Fórum Atlântico Sul


O Momento Actual, Justificativo e Missão  |  Objectivos  |  Resultados Esperados

O “Memorando do Triângulo Atlântico” é um fórum conduzido e informado por interesses, experiências, e introspecções dos Países Lusófonos, incluindo os governos, as empresas e a academia, conjuntamente com a sociedade civil. A Comunidade Lusófona é, por natureza, uma facilitadora e a anfitriã ideal para um diálogo global na administração dos recursos naturais para o desenvolvimento e sustentabilidade nacional, na perspectiva Lusófona – e seus resultados indicarão modelos valiosos para vários países.

O Momento Actual
A procura mundial e dos preços de petróleo, gás e minerais raros têm aumentado dramaticamente nos últimos anos. Não menos importante é a constatação de que tal fato tem sido ditado, de forma significativa, pelo sucesso econômico de um número crescente de economias emergentes. Num momento em que os paradigmas ocidentais de governança dos recursos ocidentais propostos para o sul reconhecem que tiveram, nas suas propostas, uma falha em grande escala, o Memorando do Triângulo Atlântico” torna-se mais necessário e oportuno do que nunca. É uma iniciativa inédita, oportuna e com impacto internacional. Num mundo em desenvolvimento e transição, onde está localizada a maioria destes recursos, os países de língua portuguêsa, pelo seu relacionamento de cooperação, podem desenvolver um modelo prospectivo que lhes faculte paradigmas de sucesso, inexistentes até ao momento.
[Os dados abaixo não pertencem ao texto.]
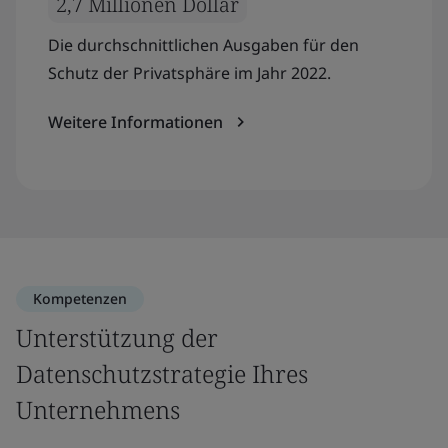
2,7 Millionen Dollar
Die durchschnittlichen Ausgaben für den
Schutz der Privatsphäre im Jahr 2022.
Weitere Informationen
Kompetenzen
Unterstützung der
Datenschutzstrategie Ihres
Unternehmens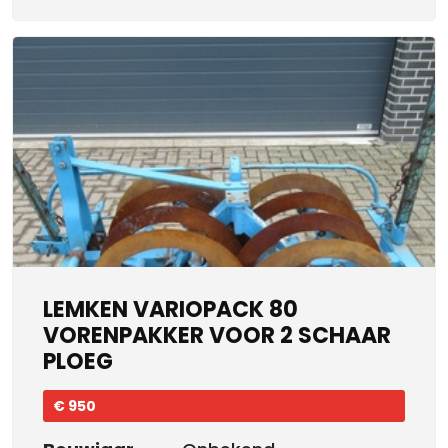
LEMKEN VARIOPACK 80
VORENPAKKER VOOR 2 SCHAAR
PLOEG
€ 950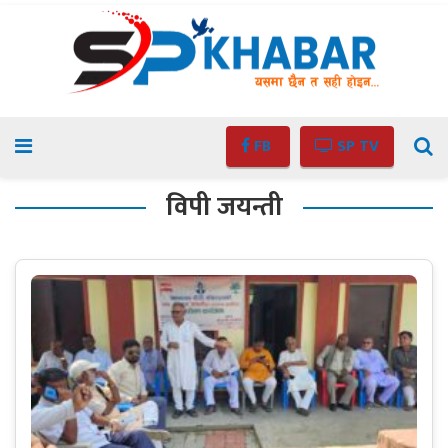
FB
SP TV
विपी जयन्ती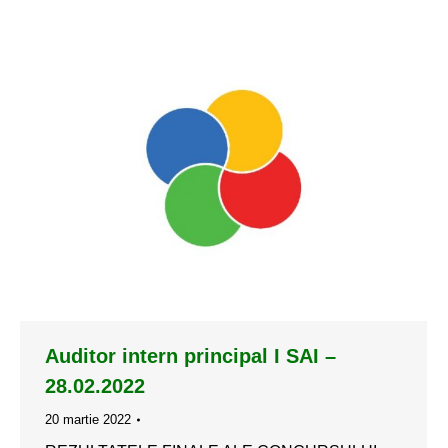
Auditor intern principal I SAI –
28.02.2022
20 martie 2022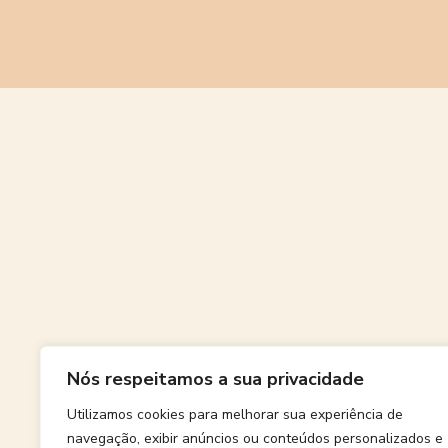
Grande
Nós respeitamos a sua privacidade
Algo grand
Utilizamos cookies para melhorar sua experiência de
navegação, exibir anúncios ou conteúdos personalizados e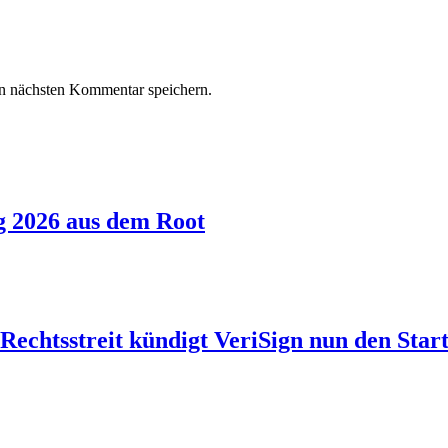
n nächsten Kommentar speichern.
g 2026 aus dem Root
echtsstreit kündigt VeriSign nun den Start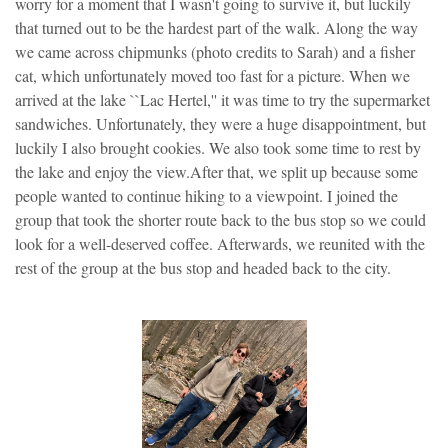
worry for a moment that I wasn't going to survive it, but luckily
that turned out to be the hardest part of the walk. Along the way
we came across chipmunks (photo credits to Sarah) and a fisher
cat, which unfortunately moved too fast for a picture. When we
arrived at the lake ``Lac Hertel,'' it was time to try the supermarket
sandwiches. Unfortunately, they were a huge disappointment, but
luckily I also brought cookies. We also took some time to rest by
the lake and enjoy the view.After that, we split up because some
people wanted to continue hiking to a viewpoint. I joined the
group that took the shorter route back to the bus stop so we could
look for a well-deserved coffee. Afterwards, we reunited with the
rest of the group at the bus stop and headed back to the city.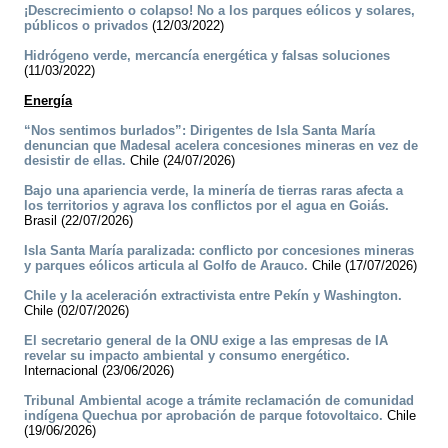
¡Descrecimiento o colapso! No a los parques eólicos y solares,
públicos o privados
(12/03/2022)
Hidrógeno verde, mercancía energética y falsas soluciones
(11/03/2022)
Energía
“Nos sentimos burlados”: Dirigentes de Isla Santa María
denuncian que Madesal acelera concesiones mineras en vez de
desistir de ellas.
Chile (24/07/2026)
Bajo una apariencia verde, la minería de tierras raras afecta a
los territorios y agrava los conflictos por el agua en Goiás.
Brasil (22/07/2026)
Isla Santa María paralizada: conflicto por concesiones mineras
y parques eólicos articula al Golfo de Arauco.
Chile (17/07/2026)
Chile y la aceleración extractivista entre Pekín y Washington.
Chile (02/07/2026)
El secretario general de la ONU exige a las empresas de IA
revelar su impacto ambiental y consumo energético.
Internacional (23/06/2026)
Tribunal Ambiental acoge a trámite reclamación de comunidad
indígena Quechua por aprobación de parque fotovoltaico.
Chile
(19/06/2026)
Por essas razões, os países lusófonos, especialmente no ambiente da bacia do Atlantico Sul, deverão se capacitar para enfrentar as novas realidades resultantes de possíveis alterações no quadro geográfico de abastecimento e de prospecção de matérias primas e riquezas da sua Zona Exclusiva Continental. Neste novo ambiente, valorizado pela compreensão de uma nova geopolítica em que a Maritimidade assume primordial importância, a partir da riqueza de recursos naturais marítimos dos países de língua portuguesa, a prevenção de conflitos e a manutenção da paz é essencial. Em grande parte, resultará de atitudes de boa governança e da compreensão e entendimento entre os países numa política de Defesa já estatuída na comunidade lusófona.

Justificativo
A procura de conhecimentos tecnológicos e de economia e gestão nesses recursos naturais marítimos já permitiram superar, no imediato, a forte carência para o aparelho de Estado no que respeita ao bem estar social emergente do estabelecimento de sistemas educativos, de saúde e de re alojamento populacional. Porém, apesar de instrumentos tais como indicadores estatísticos, o fenômeno da criação de mecanismos de receita fiscal e de gestão operacional macro econômica manifestam – se insuficientes num contexto micro-econômico onde se abalança uma intervenção de atores nacionais e internacionais.

Existem questões que ainda não foram suscitadas e a comunicação entre eles quanto à pesquisa e à prática permitem, entre os países lusófonos, uma rica interação de conceitos sobre desenvolvimento e uma partilha de experiências e conhecimentos adquiridos. Um debate interno nesta comunidade lusófona sobre recursos naturais marítimos e o direito de negação ao mar em caso de apropriação indevida, leva ao descobrir de interesses comuns e a um crescente e valioso intercâmbio de conhecimentos.

Missão
Este fórum tem como preocupação a prospecção, a identificação e a interpretação de cenários em que, na geopolítica do Mar e na geopolítica financeira, os países lusófonos se vão situar ao longo das décadas a partir do século XXI.

A missão a que se propõem seus participantes lusófonos é definir interesses comuns voltados para aqueles vieses da geopolítica, emersos do debate, da interligação entre eles, e do desenvolvimento métodos e processos e da comunicação entre a pesquisa e a prática .

Em decorrência, o carisma do fórum é anímico, um forte desafio á discussão permanente de pesquisa e análise, com comunicação entre a tecnologia e a economia que os vários países lusófonos detêm, quer como parte de seus patrimônios autóctones, quer adotadas de modelos externos.